Professor Lovelock sees our planet operating as a self—regulating
system and in 1968, published his Gaia hypothesis. This theory
was not popular and was even compared to creationism.
The IPCC report of 2004 was the scariest document he had ever
read. That of 2007 was written with caution, but sadly, the most
pessimistic members of the panel did not see the speed of climate
change.
He sees Mars and Venus as dead planets, but the Earth is different.
We have a relatively unstable atmosphere, but its major gases
are in equilibrium.
We need a better understanding of the earth system, for example,
the effects of removing of plants from farmland. Most research
looks at the atmosphere, yet the influence of clouds and oceans
is not studied sufficiently. The population is rising but the
reserves of food and water are diminishing.
It was a long time before the invisible hand of feedback was recognised
in Adam Smith economics, but we can see it in our climate now.
We think we can be stewards of Earth before we
understand it.
Ocean systems dominate the cooler periods of Earth history, and
land, the warmer times. Recently, oceans are showing a decline
in their ability to take up CO2 It also looks difficult
to re—stabilise Earth in a new warmer state.
The rapidity of our generation of carbon dioxide as bad as its
quantity. Even with a planned cutback in fossil fuel combustion
the Earth may get hotter, because we would lose dust particles
and their global cooling.
Climate change is too fast for us to react in time, although 200
years ago it might have been possible. Implementing Kyoto is unlikely
to succeed.
‘Ceo—engineering’ ideas such as ‘sunshades
in space’ have potential, and techno—fixes should
not be condemned — rather, they may give us time to react.
Think of Earth
as a live, self—regulating system, eg direct synthesis of
food from N and water — less land required, and no CO2 produced.
Merely reducing carbon footprint is not enough. 40% of Earth’s
ecosystems have already been destroyed by agriculture, and it
would be worse if we added biofuels!
Earth now is in ‘positive feedback’, leading to a
stable state at higher temperature. We should learn to live in
Baghdad temperatures — without the war — but that
would mean less green.
With only a few million human beings, everything was in balance,
but now, plants are insufficient to take up the CO2 we produce.

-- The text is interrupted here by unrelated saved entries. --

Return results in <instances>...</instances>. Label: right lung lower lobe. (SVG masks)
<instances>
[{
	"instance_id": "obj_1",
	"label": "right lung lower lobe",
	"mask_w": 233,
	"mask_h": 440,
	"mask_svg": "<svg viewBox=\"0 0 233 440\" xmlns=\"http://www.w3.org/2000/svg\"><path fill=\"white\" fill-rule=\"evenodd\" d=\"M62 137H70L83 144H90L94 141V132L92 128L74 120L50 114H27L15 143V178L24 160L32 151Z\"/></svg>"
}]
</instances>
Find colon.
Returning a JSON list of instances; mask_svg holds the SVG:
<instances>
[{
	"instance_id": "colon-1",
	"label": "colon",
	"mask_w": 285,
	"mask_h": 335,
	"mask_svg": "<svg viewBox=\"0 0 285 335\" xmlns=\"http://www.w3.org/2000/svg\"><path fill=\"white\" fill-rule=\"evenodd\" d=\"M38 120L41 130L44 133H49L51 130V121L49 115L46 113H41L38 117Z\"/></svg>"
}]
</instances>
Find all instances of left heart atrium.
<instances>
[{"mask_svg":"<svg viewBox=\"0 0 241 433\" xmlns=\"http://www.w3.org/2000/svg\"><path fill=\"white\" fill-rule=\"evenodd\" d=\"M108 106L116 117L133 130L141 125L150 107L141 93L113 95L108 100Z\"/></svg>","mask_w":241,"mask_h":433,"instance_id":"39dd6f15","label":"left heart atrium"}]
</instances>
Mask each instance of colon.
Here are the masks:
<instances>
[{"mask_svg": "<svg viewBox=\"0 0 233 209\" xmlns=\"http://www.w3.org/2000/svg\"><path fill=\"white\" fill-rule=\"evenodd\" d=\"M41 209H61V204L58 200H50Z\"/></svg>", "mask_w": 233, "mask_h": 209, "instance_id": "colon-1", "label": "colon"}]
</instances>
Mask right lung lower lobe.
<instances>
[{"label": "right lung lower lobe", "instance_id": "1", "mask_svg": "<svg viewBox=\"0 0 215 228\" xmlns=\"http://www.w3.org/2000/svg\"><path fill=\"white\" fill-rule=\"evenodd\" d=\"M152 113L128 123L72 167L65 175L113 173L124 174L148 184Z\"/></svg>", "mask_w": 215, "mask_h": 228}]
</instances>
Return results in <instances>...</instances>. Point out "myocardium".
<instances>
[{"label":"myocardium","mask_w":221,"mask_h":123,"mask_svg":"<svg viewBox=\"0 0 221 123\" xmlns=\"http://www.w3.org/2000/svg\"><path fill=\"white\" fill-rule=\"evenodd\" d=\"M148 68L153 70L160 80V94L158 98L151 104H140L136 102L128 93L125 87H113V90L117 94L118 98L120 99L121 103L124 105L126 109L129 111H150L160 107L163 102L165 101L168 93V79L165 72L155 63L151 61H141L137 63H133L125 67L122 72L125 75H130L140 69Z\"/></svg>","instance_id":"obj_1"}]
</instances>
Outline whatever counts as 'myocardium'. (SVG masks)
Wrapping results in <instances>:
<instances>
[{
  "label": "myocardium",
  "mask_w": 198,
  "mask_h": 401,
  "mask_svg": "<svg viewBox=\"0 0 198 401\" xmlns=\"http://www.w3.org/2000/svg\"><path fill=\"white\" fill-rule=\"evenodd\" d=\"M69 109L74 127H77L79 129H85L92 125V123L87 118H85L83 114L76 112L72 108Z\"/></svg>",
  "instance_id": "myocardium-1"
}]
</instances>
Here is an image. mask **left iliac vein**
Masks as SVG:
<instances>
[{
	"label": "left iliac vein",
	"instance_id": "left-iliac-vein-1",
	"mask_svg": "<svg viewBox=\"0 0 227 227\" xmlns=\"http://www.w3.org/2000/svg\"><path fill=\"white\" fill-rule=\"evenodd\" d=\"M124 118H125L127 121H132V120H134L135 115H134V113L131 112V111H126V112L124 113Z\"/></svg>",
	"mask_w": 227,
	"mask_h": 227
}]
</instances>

It will not be enough just to reduce our emissions. Our species
should act as the heart and mind of Earth; it is not just a matter
of human rights alone, but human obligations.

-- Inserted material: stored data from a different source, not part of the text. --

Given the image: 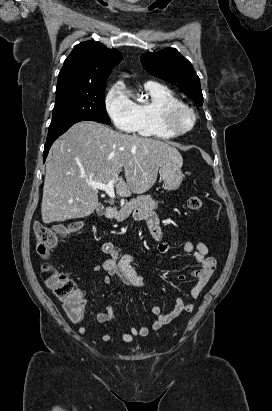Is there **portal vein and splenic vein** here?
<instances>
[{
	"mask_svg": "<svg viewBox=\"0 0 272 411\" xmlns=\"http://www.w3.org/2000/svg\"><path fill=\"white\" fill-rule=\"evenodd\" d=\"M116 180L112 179L110 180L107 184H102V183H98V182H89V184L91 186H93L96 189L102 190L104 192L107 193V195L111 198L114 199L115 198V192H114V184H115Z\"/></svg>",
	"mask_w": 272,
	"mask_h": 411,
	"instance_id": "obj_1",
	"label": "portal vein and splenic vein"
}]
</instances>
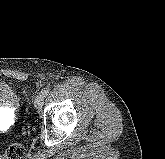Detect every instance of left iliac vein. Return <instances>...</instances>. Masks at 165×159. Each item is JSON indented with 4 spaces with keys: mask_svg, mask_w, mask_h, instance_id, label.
I'll return each instance as SVG.
<instances>
[{
    "mask_svg": "<svg viewBox=\"0 0 165 159\" xmlns=\"http://www.w3.org/2000/svg\"><path fill=\"white\" fill-rule=\"evenodd\" d=\"M44 100L45 96L42 93L38 94L34 101L35 108L40 109L44 104Z\"/></svg>",
    "mask_w": 165,
    "mask_h": 159,
    "instance_id": "1",
    "label": "left iliac vein"
}]
</instances>
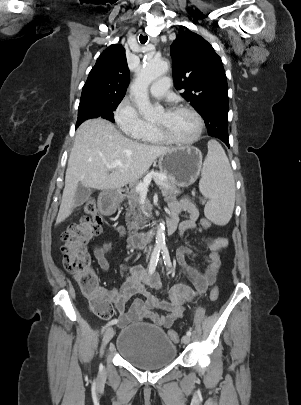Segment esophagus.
I'll return each instance as SVG.
<instances>
[{
  "label": "esophagus",
  "mask_w": 301,
  "mask_h": 405,
  "mask_svg": "<svg viewBox=\"0 0 301 405\" xmlns=\"http://www.w3.org/2000/svg\"><path fill=\"white\" fill-rule=\"evenodd\" d=\"M150 39H151V41H153V42L158 41V38H157V37H151Z\"/></svg>",
  "instance_id": "obj_1"
}]
</instances>
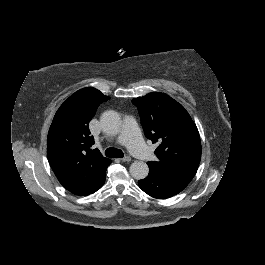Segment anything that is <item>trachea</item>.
Listing matches in <instances>:
<instances>
[{"mask_svg":"<svg viewBox=\"0 0 265 265\" xmlns=\"http://www.w3.org/2000/svg\"><path fill=\"white\" fill-rule=\"evenodd\" d=\"M105 155L109 158H122L124 153L120 149L107 148L105 150Z\"/></svg>","mask_w":265,"mask_h":265,"instance_id":"3493384b","label":"trachea"}]
</instances>
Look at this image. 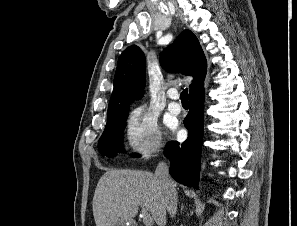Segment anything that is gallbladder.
Masks as SVG:
<instances>
[{
    "instance_id": "gallbladder-1",
    "label": "gallbladder",
    "mask_w": 297,
    "mask_h": 226,
    "mask_svg": "<svg viewBox=\"0 0 297 226\" xmlns=\"http://www.w3.org/2000/svg\"><path fill=\"white\" fill-rule=\"evenodd\" d=\"M128 221V219L120 218L113 224V226H126Z\"/></svg>"
}]
</instances>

The Q&A session revealed both expertise and enthusiasm in
the audience. How can we de—carbonise the electricity grid,
and transport? What about large solar works in arid zones?

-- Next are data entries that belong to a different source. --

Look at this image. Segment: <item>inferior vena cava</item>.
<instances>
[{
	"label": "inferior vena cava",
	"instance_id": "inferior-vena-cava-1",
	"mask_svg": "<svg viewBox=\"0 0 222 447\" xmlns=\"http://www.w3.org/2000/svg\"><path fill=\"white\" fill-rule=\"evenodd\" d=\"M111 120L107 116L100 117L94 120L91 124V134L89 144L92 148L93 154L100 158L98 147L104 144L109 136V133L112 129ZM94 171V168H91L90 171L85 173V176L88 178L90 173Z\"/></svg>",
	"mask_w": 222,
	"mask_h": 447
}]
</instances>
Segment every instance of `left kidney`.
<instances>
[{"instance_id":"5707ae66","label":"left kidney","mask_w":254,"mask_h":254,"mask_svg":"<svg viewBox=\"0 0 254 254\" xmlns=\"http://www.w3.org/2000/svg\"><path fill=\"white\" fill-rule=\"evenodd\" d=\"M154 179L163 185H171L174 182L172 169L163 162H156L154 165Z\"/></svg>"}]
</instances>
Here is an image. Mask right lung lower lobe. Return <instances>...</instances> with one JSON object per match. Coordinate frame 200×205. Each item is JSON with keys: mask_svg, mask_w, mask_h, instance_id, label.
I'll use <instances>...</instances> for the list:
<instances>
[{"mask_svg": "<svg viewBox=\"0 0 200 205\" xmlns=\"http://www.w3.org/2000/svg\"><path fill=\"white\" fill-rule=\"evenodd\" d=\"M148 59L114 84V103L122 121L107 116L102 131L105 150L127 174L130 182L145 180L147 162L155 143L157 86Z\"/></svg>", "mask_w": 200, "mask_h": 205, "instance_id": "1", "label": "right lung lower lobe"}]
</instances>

Professor Lovelock said there was not much time for major engineering
operations, as they all take about 40 years. There was too much
tendency to model, instead of actually trying experiments.
We need a climatic wake—up event, as in war, a disaster
to get a political reaction.
What did the speaker
think of the opening of the NW Passage? ‘The only things
that people notice are those that affect their lives, eg Katrina.
Mere deaths do not worry people. And human inertia is HUGE, so
the main effort should be in adaptation.
What would he say to the Climate Conference meeting in few months
time? ‘We must all prepare to adapt. Off—setting,
and subsidised renewables are only gestures.
Would we do better with a smaller population of only 3bn? (Applause
from audience.) ‘Yes, but 1 billion better still’.